Apptio has 15 data centers, with thousands of VMs, and hundreds of databases. So it’s a very real problem for the team. This is a perfect use-case for HashiCorp Vault.
Watch Lee Briggs describe and demo how Apptio:
- Uses Puppet to deploy Consul and Vault
- Uses GPG to initialize Vault securely with unseal keys
- Allows unprivileged users to securely request a Vault instance be unsealed without a helpdesk call
- Integrates with LDAP
Speaker
- Lee BriggsSenior Infrastructure Engineer, Apptio
Transcript
First, before I talk about the vault infrastructure, I want to talk to you a little about the App infrastructure. The reason I want to do this is because when you make a decision to deploy something in Apptio, you can't just decide willy-nilly to throw Vault into production. The reason is because we operate at a reasonable scale.
Obviously we're not AWS or Google Cloud, but we're running around 6,000 VMs. We have what we would consider data centers in 15 global regions, whether that is a physical data center for an AWS VPC ... Hundreds and hundreds of MySQL databases. Our raw storage footprint as of this morning was about 3.5 terabytes and we've got about 178 terabytes of memory and a 170,000 CPU cores.
When you make a decision to install something like Consul or Vault into that kind of environment, you can't just do your install or download the go binary and just hope for the best. You really have to think about the kind of things that you're going to do. We have 5 to 600 employees, most of which are in the engineering department, so we need to think about these things a little bit.
The actual problem that we were trying to solve was how are we going to allow people to get access to these hundreds of MySQL databases and do it in a way where we know who logged in where. If you think about some of the ways you might access databases at the moment in your current role, you might pass about a root password ... I hope you don't, but you might. How do you know which person used that root password at which time? If a new person starts, how do you share that with them? How are you gonna rotate that root password and then share it out again in a safe manner?
I watched a talk by Liz Reiss yesterday, who said the longer that a secret is valid, the more chance it has of being compromised, and this was very much on our agenda.
If you're not using the root password, something that I've seen in previous companies is that you might just go and look at the application configuration file and see what the username and password for that database is. If you're guilty of that, you have the same problem. You're thinking about how you're gonna share the password, if you can log in and look at it anybody with the same permissions can look at that password. You really need to think about what the implications would be if an attacker got onto one of your machine and could see that password, especially in the industry like we are, where we're taking care of companies' serious financial data.
So we looked at Vault, and as you may or may not know, if you use Vault, it provides audit logging. It will tell me who requested a credential, it has database support and we use MySQL and it's already built in, which is really really useful. It can be made highly available if you configure it in a certain way, and it provides us with a secure way to store credentials. This seemed like a perfect opportunity for us to try and find something, a used case, to use Vault. If you're currently looking at a situation where you would like to use Vault and you're not sure why, human user access to databases is a perfect opportunity.

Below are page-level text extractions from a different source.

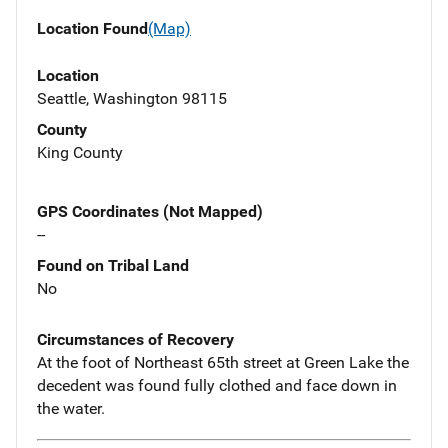
Location Found
(Map)
Location
Seattle, Washington 98115
County
King County
GPS Coordinates (Not Mapped)
--
Found on Tribal Land
No
Circumstances of Recovery
At the foot of Northeast 65th street at Green Lake the
decedent was found fully clothed and face down in
the water.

We needed to figure some things out. As I said we've got 15 locations, how are we gonna deploy that many Vault instances, how are we gonna connect all these hundreds of databases to them, how are we gonna do all the operational stuff, highly available sane backup, and make it safer. The thought process that we were thinking of here is that if you make this harder than looking at the configuration file for the database, people will not use it. If you give an operator the ability to log in and look at the configuration file, they're not gonna use the tool you provide for them. So we had to make it even easier than that.
We went on a journey, and the first step was to deploy Vault. We already had deployed Consul and were using in all of our data centers, and we spread is across racks in the data center so we don't lose quorum when we lose a whole rack, which happens. We spread it across availability zones in AWS, where it's available, and we connect all these things using WAN federation.

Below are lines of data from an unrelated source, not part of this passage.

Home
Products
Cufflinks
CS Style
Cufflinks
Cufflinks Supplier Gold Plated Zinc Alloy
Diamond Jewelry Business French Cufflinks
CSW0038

In terms of actually how we deploy them, we use Puppet for configuration management. We already used Puppet to deploy Consul so if you want to use Puppet, or I'm sure there's Salt configuration, Ansible configuration, Chef configuration, to download and install Vault, we simply used this Puppet module that's there on the bottom left and deployed it in that way.

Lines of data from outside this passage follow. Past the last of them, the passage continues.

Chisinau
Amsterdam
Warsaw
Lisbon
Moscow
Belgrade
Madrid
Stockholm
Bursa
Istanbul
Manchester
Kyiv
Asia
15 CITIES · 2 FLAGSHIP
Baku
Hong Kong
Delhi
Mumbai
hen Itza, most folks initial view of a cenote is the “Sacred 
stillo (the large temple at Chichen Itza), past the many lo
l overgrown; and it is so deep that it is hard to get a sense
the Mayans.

What Puppet also provides is if you're not familiar with Puppet, Puppet uses TLS to do authentication between the agent and the master, so we used that quite heavily to provide TLS in all of our data centers. Every VM already has a TLS certificate that's signed by an authority that we trust, which is the Puppet Master, so we use TLS for Vault which is provided by Puppet.
The second step was we needed to initialize it, and at this point you kind of think, "Okay, I've got a lot of Vault instance around, and we want to make sure that we can initialize it in a safe manner." We looked at all the different options. When you initialize Vault, the default Vault init command will create a plain text unseal key that you then need to distribute to other people. That felt really unsafe to us, because then you have to find a secure way to distribute that key, and anybody with all of those keys or a quorum of those keys can then get into your vault instance. We were already using GPG for Puppet and for a variety of other things to check secrets into git, SO WE looked at the GPG configuration that's available in Vault and we thought that was perfect.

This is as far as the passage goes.